Build reliable sources of cash flow. Many people like that social security is a reliable source of cash flow and do not like the risk inherent in the stock market. If that sounds like you, consider using an annuity as an additional source of reliable cash flow. In the recently passed ‘Secure Act,’ lifetime income strategies, such as annuities, were given a boost and a nod of acceptance. To be sure, many annuities are complex and expensive, and they should only be added to a portfolio in a prudent and ethical manner. Nevertheless, they are also a way to get supplemental lifetime cash flow guaranteed by an insurance company. Guarantees of an annuity depend on the issuing company’s paying ability.

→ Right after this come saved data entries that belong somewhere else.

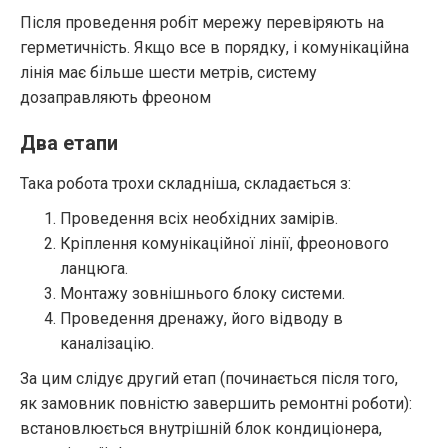
Після проведення робіт мережу перевіряють на
герметичність. Якщо все в порядку, і комунікаційна
лінія має більше шести метрів, систему
дозаправляють фреоном
Два етапи
Така робота трохи складніша, складається з:
Проведення всіх необхідних замірів.
Кріплення комунікаційної лінії, фреонового
ланцюга.
Монтажу зовнішнього блоку системи.
Проведення дренажу, його відводу в
каналізацію.
За цим слідує другий етап (починається після того,
як замовник повністю завершить ремонтні роботи):
встановлюється внутрішній блок кондиціонера,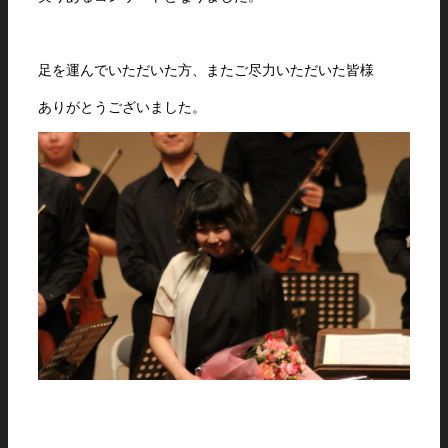
足を運んでいただいた方、またご尽力いただいた皆様
ありがとうございました。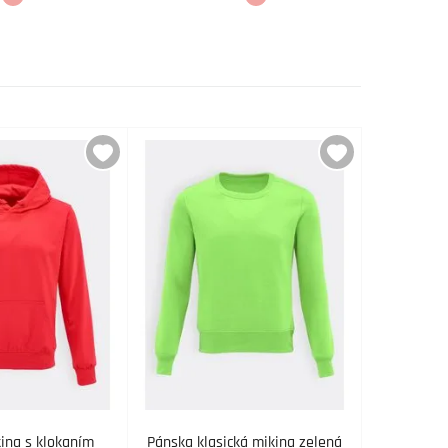
ina s klokaním
Pánska klasická mikina zelená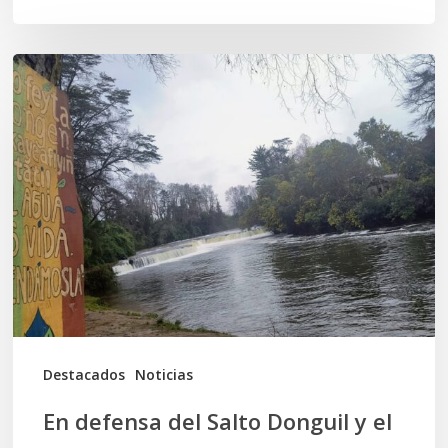
En
defensa
del
Salto
Donguil
y
el
territorio
Kuzpe
Mapu
Destacados
Noticias
En defensa del Salto Donguil y el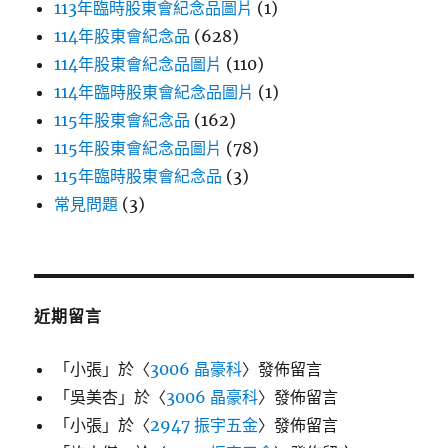
113年臨時股東會紀念品圖片
(1)
114年股東會紀念品
(628)
114年股東會紀念品圖片
(110)
114年臨時股東會紀念品圖片
(1)
115年股東會紀念品
(162)
115年股東會紀念品圖片
(78)
115年臨時股東會紀念品
(3)
常見問題
(3)
近期留言
「
小張
」於〈
3006 晶豪科
〉發佈留言
「
吳美杏
」於〈
3006 晶豪科
〉發佈留言
「
小張
」於〈
2947 振宇五金
〉發佈留言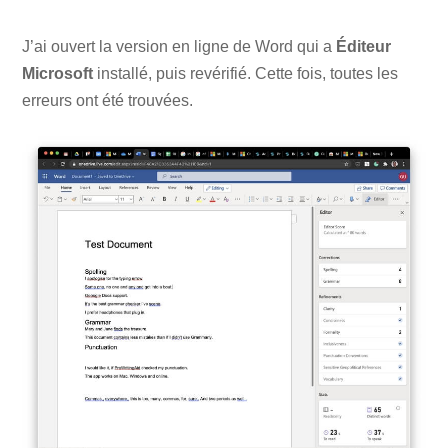
J’ai ouvert la version en ligne de Word qui a
Éditeur
Microsoft
installé, puis revérifié. Cette fois, toutes les
erreurs ont été trouvées.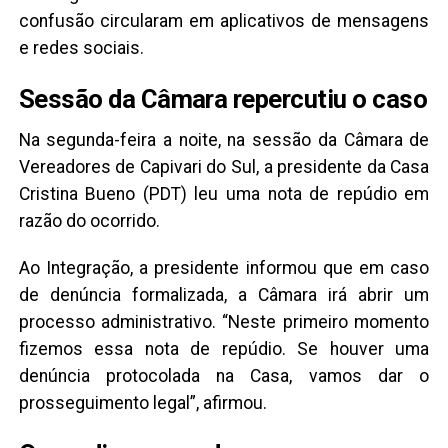
confusão circularam em aplicativos de mensagens
e redes sociais.
Sessão da Câmara repercutiu o caso
Na segunda-feira a noite, na sessão da Câmara de
Vereadores de Capivari do Sul, a presidente da Casa
Cristina Bueno (PDT) leu uma nota de repúdio em
razão do ocorrido.
Ao Integração, a presidente informou que em caso
de denúncia formalizada, a Câmara irá abrir um
processo administrativo. “Neste primeiro momento
fizemos essa nota de repúdio. Se houver uma
denúncia protocolada na Casa, vamos dar o
prosseguimento legal”, afirmou.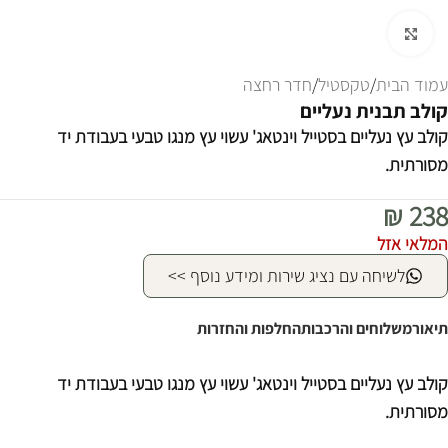
לחצו להגדלה
עמוד הבית
/
טקסטיל
/
חדר רחצה
קולב תבנית נעליים
קולב עץ נעליים בסטייל וינטאג' עשוי עץ מנגו טבעי בעבודת יד
מסורתית.
₪
238
המלאי אזל
לשיחה עם נציג שירות ומידע נוסף >>
תיאור
משלוחים והרכבות
החלפות והחזרות
קולב עץ נעליים בסטייל וינטאג' עשוי עץ מנגו טבעי בעבודת יד
מסורתית.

Monitor your portfolio risk. As part of your written financial plan, you should have an estimated asset allocation that you are comfortable with. Unfortunately, things don’t always go as planned and stocks could suffer from severe shocks—or benefit from a run-up. In this latter case, you could wind up having more money in stocks than you planned and a reallocation may make sense to bring your stock allocation back in line.
Understand how interest-rate changes affect your income. With the recent drop in interest rates, many retirees may be shocked to see how much their income has dropped versus a year or two ago. This is referred to as “interest-rate risk.” Investors in countries like Japan have been dealing with this for decades. If interest rates stay low, then retirees who rely on bonds and bank interest to generate cash flow will likely be dealing with a decline in income and may need to withdraw the principal to pay their bills.
Plan for taxes in retirement. Many people don’t realize that their pension income, most of their social security and all withdrawals from pre-tax IRA’s and 401(k) plans are taxed at ordinary income-tax rates. As a result, retirees also face complex challenges when it comes to portfolio construction, asset location and withdrawal strategies. While the long arm of the tax man cannot be fully avoided, working with competent professionals may help you reduce your tax liability.
Get comfortable with technology. Financial transactions are increasingly handled electronically. It is common for financial firms to communicate online and use electronic signatures to complete transactions. They also provide information and answers to questions on customer-centered websites. If you can embrace the technological change, you might actually find it easier and enjoy the convenience!
These are just a few of the numerous strategies for approaching your retirement planning. Having a strong and deep understanding of a broad range of financial issues will help you have confidence in your plan and not worry as much about money. It may also be wise to find a trusted expert to help guide you. After all, you worked hard to reach retirement, so enjoying your retirement years should be a priority.